Boc 5 p r amc fluorogenic peptide substrate

The activity of murine kallikrein-related peptidase (KLK)5 (R&D Systems, Minneapolis, MN, USA) and mesotrypsin (PRSS3) (R&D Systems) dissolved in various pH (3.5–8.0) buffers was measured according to the manufacturer’s protocol. Briefly, a murine KLK5 activity assay was performed at 37 °C using 50 mM sodium phosphate buffer (pH 5.8–8.0) or 50 mM acetate buffer (pH 3.5–5.6) containing 0.50 μg/mL mouse KLK5 and 400 μM Boc-V-P-R-AMC Fluorogenic Peptide Substrate (R&D Systems) at the final concentrations. After 30 min of incubation, the fluorescence was measured at an excitation/emission wavelength of 380/460 nm using the PerkinElmer 2030 Multilabel Reader. The mouse PRSS3 activity assay was performed at 37 °C in 50 mM sodium phosphate buffer (pH 5.8–8.0) or 50 mM acetate buffer (pH 4.1–5.6) containing 0.02 μg/mL mouse PRSS3 and 50 μg/mL BODIPY FL casein (Thermo Fisher Scientific). After a 30-min incubation, the fluorescence was measured at an excitation/emission wavelength of 485/535 nm using the PerkinElmer 2030 Multilabel Reader.
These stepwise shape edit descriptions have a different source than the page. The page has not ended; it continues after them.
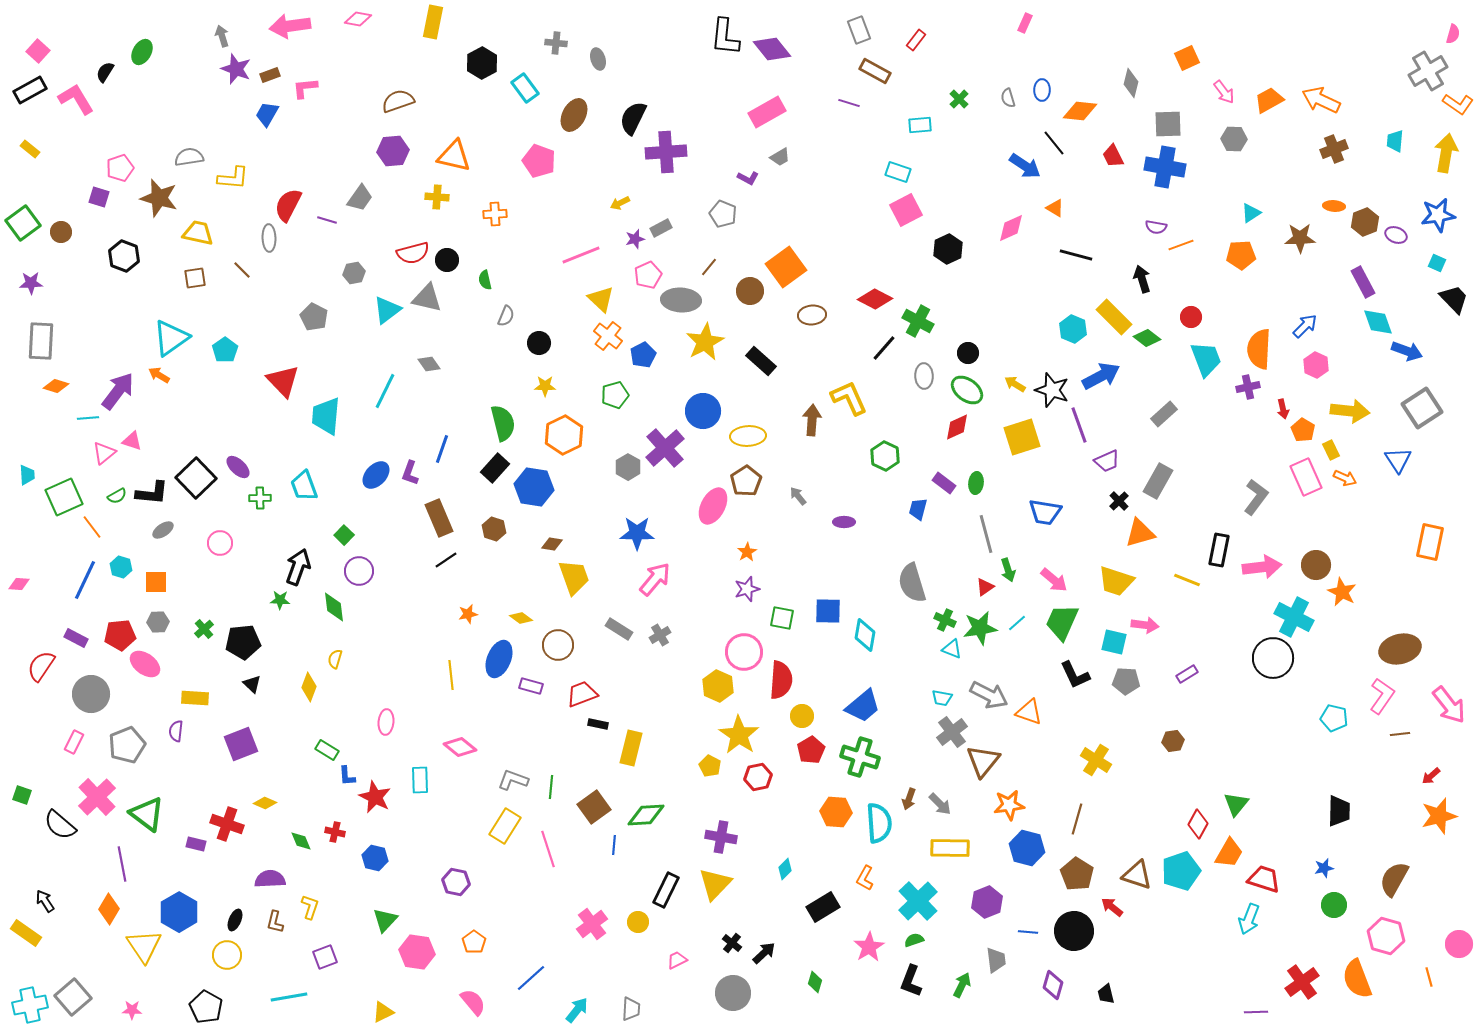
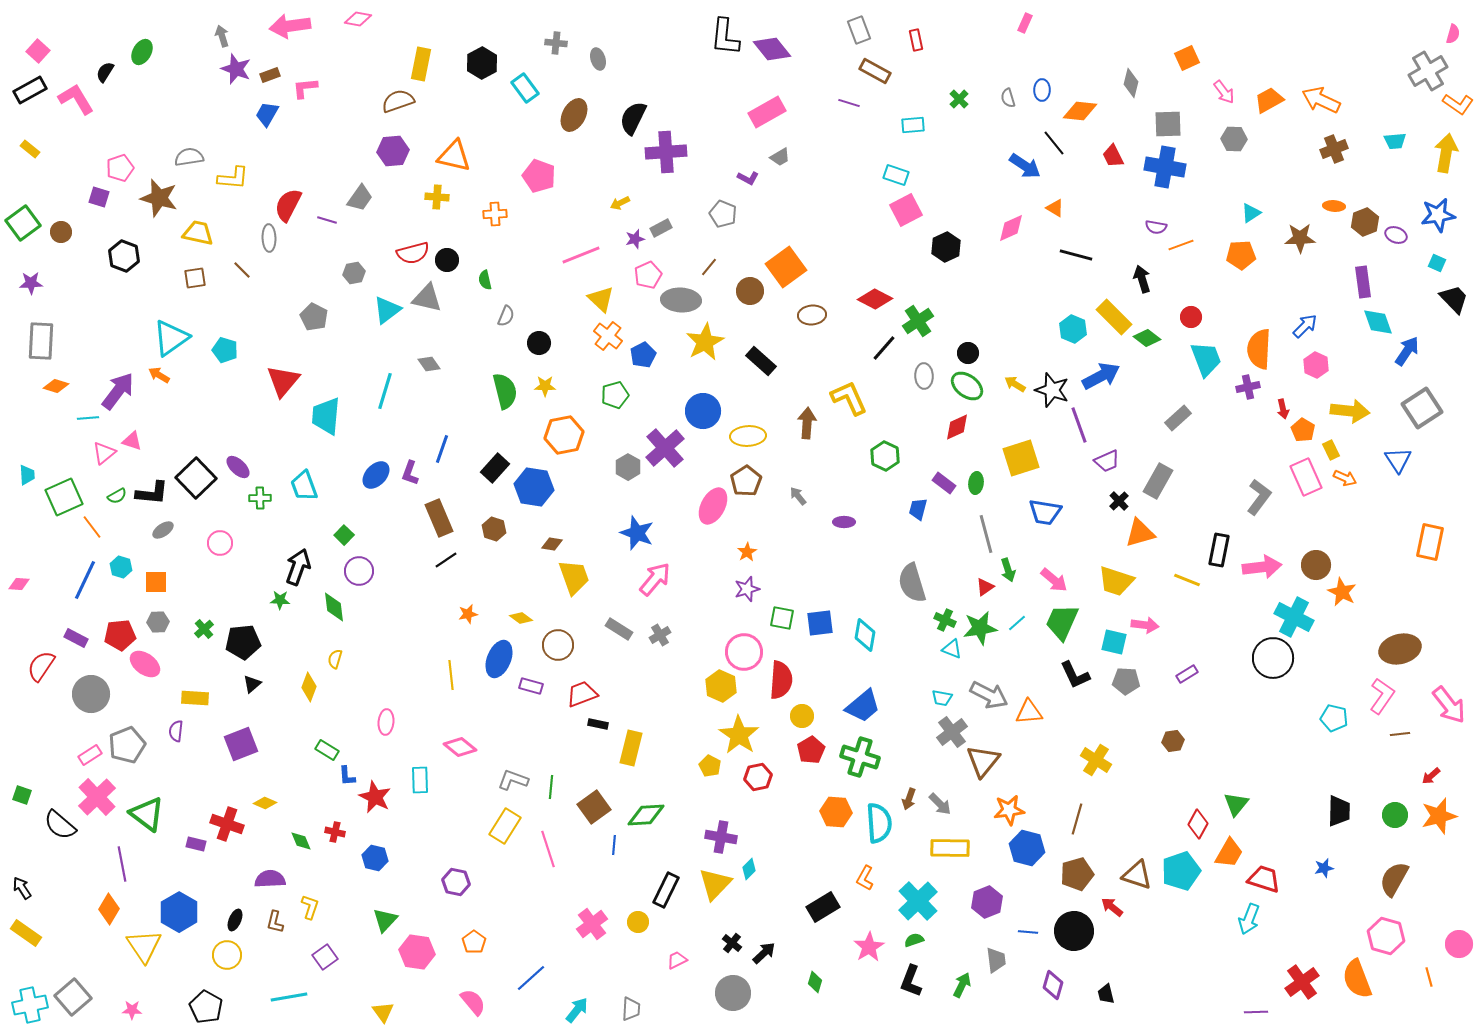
yellow rectangle at (433, 22): moved 12 px left, 42 px down
red rectangle at (916, 40): rotated 50 degrees counterclockwise
cyan rectangle at (920, 125): moved 7 px left
cyan trapezoid at (1395, 141): rotated 100 degrees counterclockwise
pink pentagon at (539, 161): moved 15 px down
cyan rectangle at (898, 172): moved 2 px left, 3 px down
black hexagon at (948, 249): moved 2 px left, 2 px up
purple rectangle at (1363, 282): rotated 20 degrees clockwise
green cross at (918, 321): rotated 28 degrees clockwise
cyan pentagon at (225, 350): rotated 20 degrees counterclockwise
blue arrow at (1407, 351): rotated 76 degrees counterclockwise
red triangle at (283, 381): rotated 24 degrees clockwise
green ellipse at (967, 390): moved 4 px up
cyan line at (385, 391): rotated 9 degrees counterclockwise
gray rectangle at (1164, 414): moved 14 px right, 4 px down
brown arrow at (812, 420): moved 5 px left, 3 px down
green semicircle at (503, 423): moved 2 px right, 32 px up
orange hexagon at (564, 435): rotated 15 degrees clockwise
yellow square at (1022, 437): moved 1 px left, 21 px down
gray L-shape at (1256, 497): moved 3 px right
blue star at (637, 533): rotated 20 degrees clockwise
blue square at (828, 611): moved 8 px left, 12 px down; rotated 8 degrees counterclockwise
black triangle at (252, 684): rotated 36 degrees clockwise
yellow hexagon at (718, 686): moved 3 px right
orange triangle at (1029, 712): rotated 24 degrees counterclockwise
pink rectangle at (74, 742): moved 16 px right, 13 px down; rotated 30 degrees clockwise
orange star at (1009, 805): moved 5 px down
cyan diamond at (785, 869): moved 36 px left
brown pentagon at (1077, 874): rotated 24 degrees clockwise
black arrow at (45, 901): moved 23 px left, 13 px up
green circle at (1334, 905): moved 61 px right, 90 px up
purple square at (325, 957): rotated 15 degrees counterclockwise
yellow triangle at (383, 1012): rotated 40 degrees counterclockwise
To determine the relative enzyme activity of murine KLK5 and PRSS3, relative enzyme activity was calculated based on the formula: (A − B)/(C − B) × 100, where A = fluorescence at the indicated pH, B = fluorescence without enzymes, and C = maximum fluorescence obtained in the assay (i.e. pH 7.8 for murine KLK5 and pH 7.8 for PRSS3).